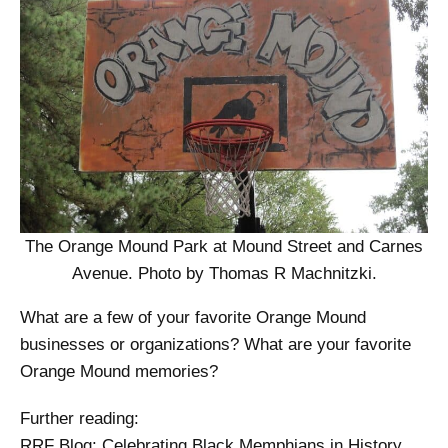
The Orange Mound Park at Mound Street and Carnes
Avenue. Photo by Thomas R Machnitzki.
What are a few of your favorite Orange Mound
businesses or organizations? What are your favorite
Orange Mound memories?
Further reading:
RRF Blog: Celebrating Black Memphians in History,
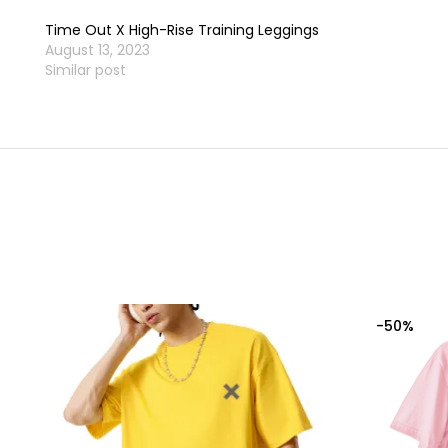
Time Out X High-Rise Training Leggings
August 13, 2023
Similar post
-50%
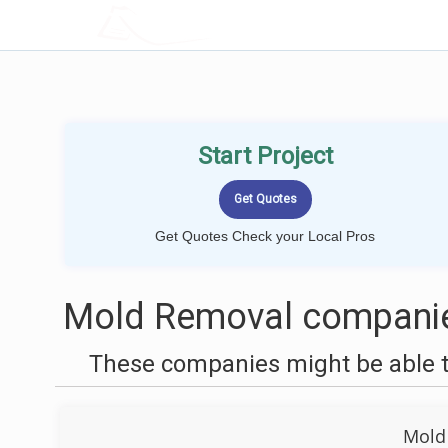
LOCALPROBOOK
Start Project
Get Quotes Check your Local Pros
Mold Removal companies
These companies might be able t
Mold 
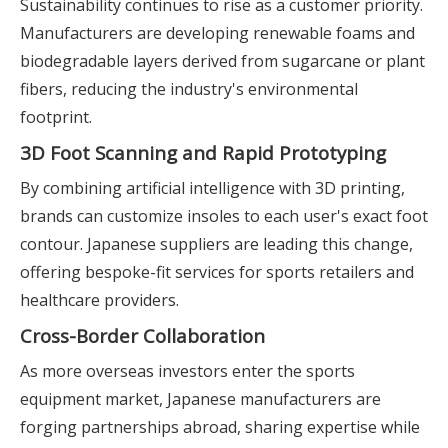
Sustainability continues to rise as a customer priority.
Manufacturers are developing renewable foams and
biodegradable layers derived from sugarcane or plant
fibers, reducing the industry's environmental
footprint.
3D Foot Scanning and Rapid Prototyping
By combining artificial intelligence with 3D printing,
brands can customize insoles to each user's exact foot
contour. Japanese suppliers are leading this change,
offering bespoke-fit services for sports retailers and
healthcare providers.
Cross-Border Collaboration
As more overseas investors enter the sports
equipment market, Japanese manufacturers are
forging partnerships abroad, sharing expertise while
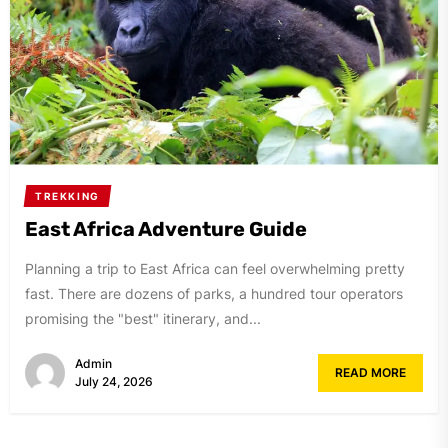
TREKKING
East Africa Adventure Guide
Planning a trip to East Africa can feel overwhelming pretty
fast. There are dozens of parks, a hundred tour operators
promising the "best" itinerary, and...
Admin
READ MORE
July 24, 2026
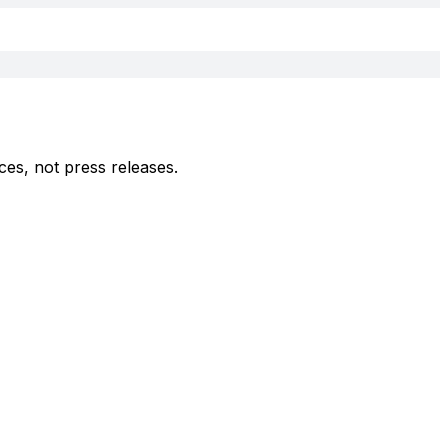
ces, not press releases.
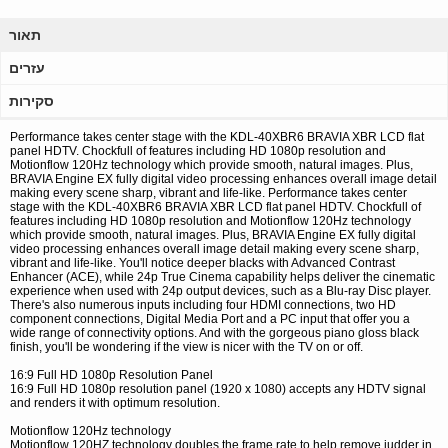
תאור
עזרים
סקירות
Performance takes center stage with the KDL-40XBR6 BRAVIA XBR LCD flat
panel HDTV. Chockfull of features including HD 1080p resolution and
Motionflow 120Hz technology which provide smooth, natural images. Plus,
BRAVIA Engine EX fully digital video processing enhances overall image detail
making every scene sharp, vibrant and life-like. Performance takes center
stage with the KDL-40XBR6 BRAVIA XBR LCD flat panel HDTV. Chockfull of
features including HD 1080p resolution and Motionflow 120Hz technology
which provide smooth, natural images. Plus, BRAVIA Engine EX fully digital
video processing enhances overall image detail making every scene sharp,
vibrant and life-like. You'll notice deeper blacks with Advanced Contrast
Enhancer (ACE), while 24p True Cinema capability helps deliver the cinematic
experience when used with 24p output devices, such as a Blu-ray Disc player.
There's also numerous inputs including four HDMI connections, two HD
component connections, Digital Media Port and a PC input that offer you a
wide range of connectivity options. And with the gorgeous piano gloss black
finish, you'll be wondering if the view is nicer with the TV on or off.
16:9 Full HD 1080p Resolution Panel
16:9 Full HD 1080p resolution panel (1920 x 1080) accepts any HDTV signal
and renders it with optimum resolution.
Motionflow 120Hz technology
Motionflow 120HZ technology doubles the frame rate to help remove judder in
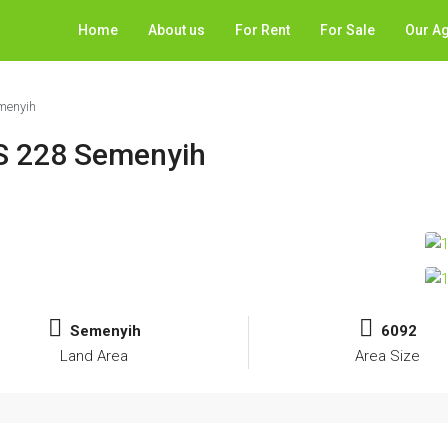
Home
About us
For Rent
For Sale
Our A
emenyih
IS 228 Semenyih
Semenyih
6092
Land Area
Area Size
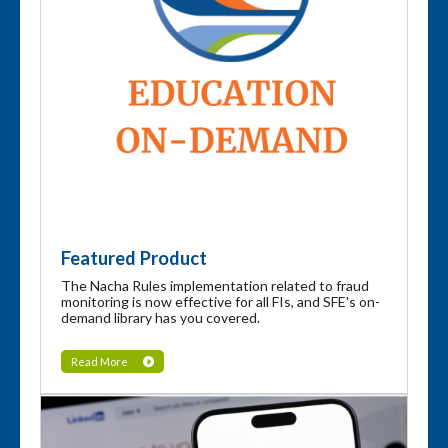
Featured Product
The Nacha Rules implementation related to fraud
monitoring is now effective for all FIs, and SFE's on-
demand library has you covered.
Read More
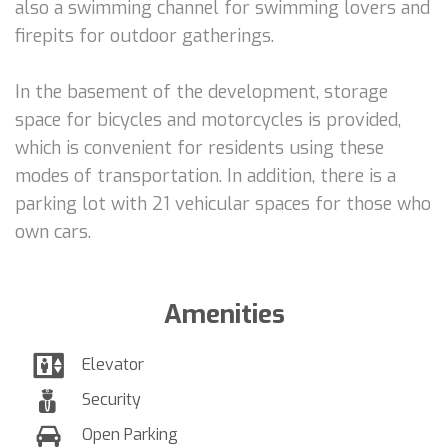
also a swimming channel for swimming lovers and
firepits for outdoor gatherings.
In the basement of the development, storage
space for bicycles and motorcycles is provided,
which is convenient for residents using these
modes of transportation. In addition, there is a
parking lot with 21 vehicular spaces for those who
own cars.
Amenities
Elevator
Security
Open Parking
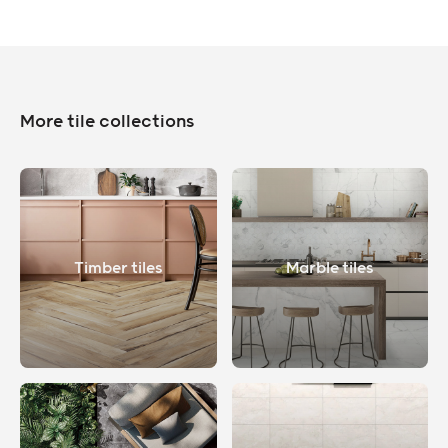
More tile collections
Timber tiles
Marble tiles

TASK OBJECTIVE - Using the entries above, copy out all lines that contain the string "What".

TASK RESPONSE -
What are a few of your favorite Orange Mound
businesses or organizations? What are your favorite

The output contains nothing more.